Un alquimista de mediana edad, de músculos forjados cargando costales de grano y cicatrices que cuentan historias. Después de un tiempo regresó a la ciudad de Xalapa con una sola misión: crear cervezas con tanto carácter que pudieran despertar a los muertos o tumbar a los vivos.
Hoy, desde su guarida, sigue cocinando. Sus brebajes no son para los débiles de espíritu. Son el tributo a esa mordedura que le dio una segunda vida.

Y como el Capitán suele decir: ¡Para sed de la mala, veneno del bueno!.
El Origen del Antídoto
En 2020, antes de que el Capitán Veneno se convirtiera en un símbolo, Nauyaca nació en la intimidad de una pequeña producción de apenas 4 litros.
Nació del deseo insaciable de elaborar el "antídoto" perfecto contra la cerveza ordinaria, pensado inicialmente para nuestro propio consumo.
Sin embargo, el sabor no pudo mantenerse en secreto.
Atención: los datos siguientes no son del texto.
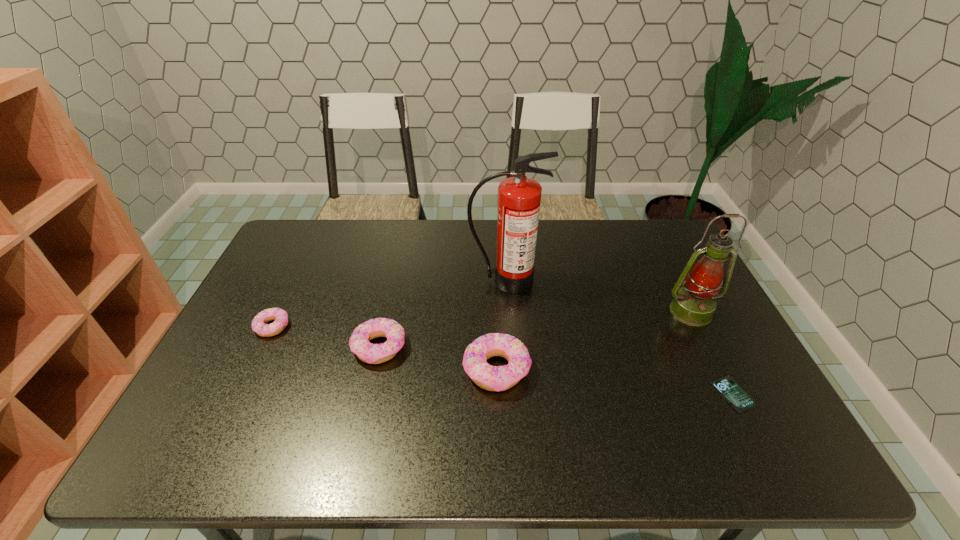 Where is `the leftmost object`? Image resolution: width=960 pixels, height=540 pixels. the leftmost object is located at coordinates pyautogui.click(x=259, y=325).

Where is `the fifth tallest object`? the fifth tallest object is located at coordinates click(259, 325).

The height and width of the screenshot is (540, 960). What are the coordinates of `the third shortest object` in the screenshot? It's located at (359, 342).

Find the location of a particular element. The image size is (960, 540). the second object from left to right is located at coordinates (359, 342).

This screenshot has height=540, width=960. Identify the location of the rightmost doughnut. tap(491, 378).

This screenshot has height=540, width=960. In order to click on oil lamp in this screenshot , I will do `click(694, 305)`.

Find the location of a particular element. This screenshot has height=540, width=960. the shortest object is located at coordinates (726, 385).

You are a GUI agent. You are given a task and a screenshot of the screen. Output one action in this format:
    pyautogui.click(x=<x>, y=<y>)
    Task: Click on the fire extinguisher
    This screenshot has width=960, height=540.
    Given the screenshot: What is the action you would take?
    pyautogui.click(x=519, y=197)

You are a GUI agent. You are given a task and a screenshot of the screen. Output one action in this format:
    pyautogui.click(x=<x>, y=<y>)
    Task: Click on the farthest object
    This screenshot has height=540, width=960.
    Given the screenshot: What is the action you would take?
    pyautogui.click(x=519, y=197)

Locate an element on the screen. Image resolution: width=960 pixels, height=540 pixels. vacant region located on the back of the leftmost doughnut is located at coordinates [x=306, y=255].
El asombro de quienes probaron esas primeras recetas nos impulsó a escalar, llevándonos a producir lotes de 120 litros con la misma precisión técnica del primer día.
En Nauyaca, el tiempo es nuestro ingrediente más valioso. Respetamos los ritmos naturales de los procesos de elaboración para lograr cervezas con un cuerpo y aroma extraordinarios.
Nuestra obsesión por el control de calidad asegura que esta magia no sea obra de la casualidad, sino de la consistencia. Lote tras lote, la experiencia Nauyaca se mantiene inquebrantable.

Visita el Nauyaca tap room en la ciudad de Xalapa, Ver. donde podrás encontrar las cervezas NAUYACA y nuestros platillos de temporada. Haz click para conocer el menú.
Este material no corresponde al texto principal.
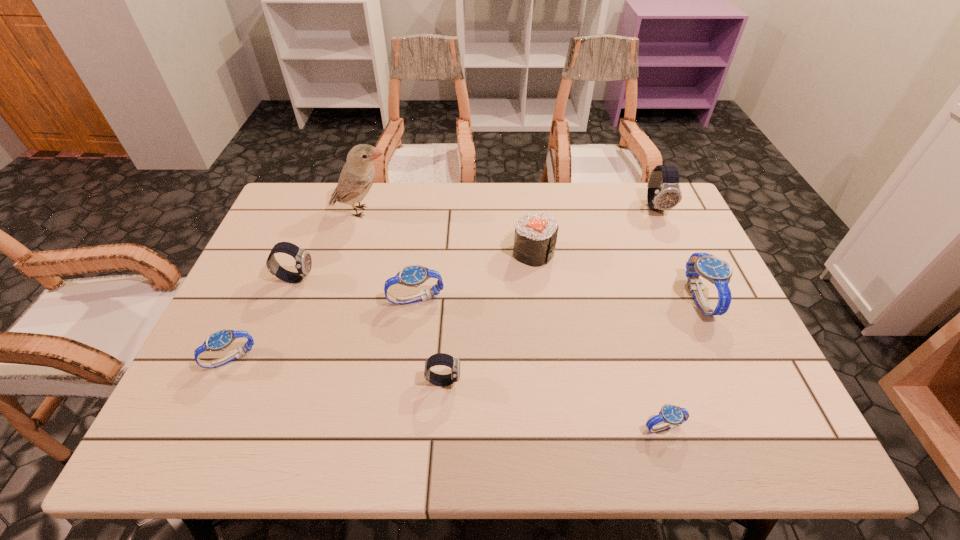 You are a GUI agent. You are given a task and a screenshot of the screen. Output one action in this format:
    pyautogui.click(x=<x>, y=<y>)
    Task: Click on the vacant region between the smallest blue watch and the tallest object
    The width and height of the screenshot is (960, 540).
    Given the screenshot: What is the action you would take?
    [513, 319]

Find the location of a particular element. empty space that is in between the shortest object and the third smallest blue watch is located at coordinates (540, 363).

Image resolution: width=960 pixels, height=540 pixels. I want to click on free spot between the second farthest dark watch and the nearest watch, so click(480, 353).

Where is `blank region between the second smallest blue watch and the white bird`? The width and height of the screenshot is (960, 540). blank region between the second smallest blue watch and the white bird is located at coordinates (297, 285).

This screenshot has height=540, width=960. I want to click on empty space that is in between the white bird and the second shortest watch, so click(297, 285).

You are a GUI agent. You are given a task and a screenshot of the screen. Output one action in this format:
    pyautogui.click(x=<x>, y=<y>)
    Task: Click on the empty space between the rightmost blue watch and the second dark watch from right to left
    The image size is (960, 540).
    Given the screenshot: What is the action you would take?
    pyautogui.click(x=571, y=339)

Locate which object ranks sixth in proximity to the white bird. Please provide its 2D coordinates. Your answer should be formatted as a tuple, i.e. [(x, y)], where the tuple contains the x and y coordinates of a point satisfying the conditions above.

[(663, 193)]

Where is `the sixth closest object relative to the biggest blue watch`? the sixth closest object relative to the biggest blue watch is located at coordinates (357, 176).

You are a GUI agent. You are given a task and a screenshot of the screen. Output one action in this format:
    pyautogui.click(x=<x>, y=<y>)
    Task: Click on the watch object that ranks as the closest to the fourth object from right to left
    This screenshot has height=540, width=960.
    Given the screenshot: What is the action you would take?
    pyautogui.click(x=413, y=275)

Identify which watch is located as the second nearest to the second shortest object. Please provide its 2D coordinates. Your answer should be formatted as a tuple, i.e. [(x, y)], where the tuple contains the x and y coordinates of a point satisfying the conditions above.

[(413, 275)] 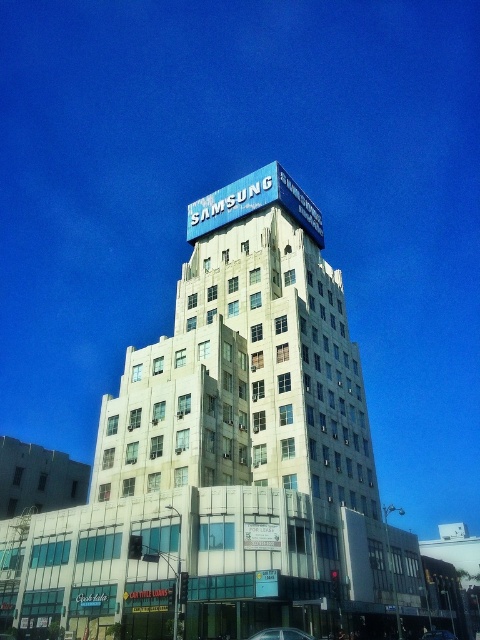 You are a delivery person who needs to park your van between the shiny silver car at center and the shiny blue car at center. The van is 6 meters long. Is there enough space between them to park your van?

The distance between the shiny silver car at center and the shiny blue car at center is 23.67 meters. Since the van is only 6 meters long, there is more than enough space to park between them.

You are standing in front of the white glass building at center and want to park your shiny blue car at center. Can the car fit in front of the building without overlapping?

The white glass building at center is wider than the shiny blue car at center, so the car can fit in front of the building without overlapping.

You are standing in front of the white glass building at center and the shiny silver car at center. Which object is wider?

The white glass building at center is wider than the shiny silver car at center.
Nauyaca nació con una misión y nuestra dedicación sigue intacta. Somos cerveceros enfocados en perfeccionar el antídoto ideal contra la rutina. Vivimos para la cerveza, para que tú simplemente te dediques a disfrutarla.

La cerveza artesanal es un ente vivo. Requiere tiempo, cálculos precisos y un respeto total por los ingredientes. Extendemos ese mismo valor a nuestra comunidad, a nuestra hermandad de trabajo y a quienes nos eligen para acompañar su mesa.
La leyenda nos enseñó a no conformarnos jamás. Cada nueva receta que sale de nuestros tanques es una aventura diseñada para desafiar tus sentidos y dejar una marca imborrable. Seguimos evolucionando nuestro oficio, creando eventos únicos y ediciones especiales que no solo se beben, sino que se viven intensamente.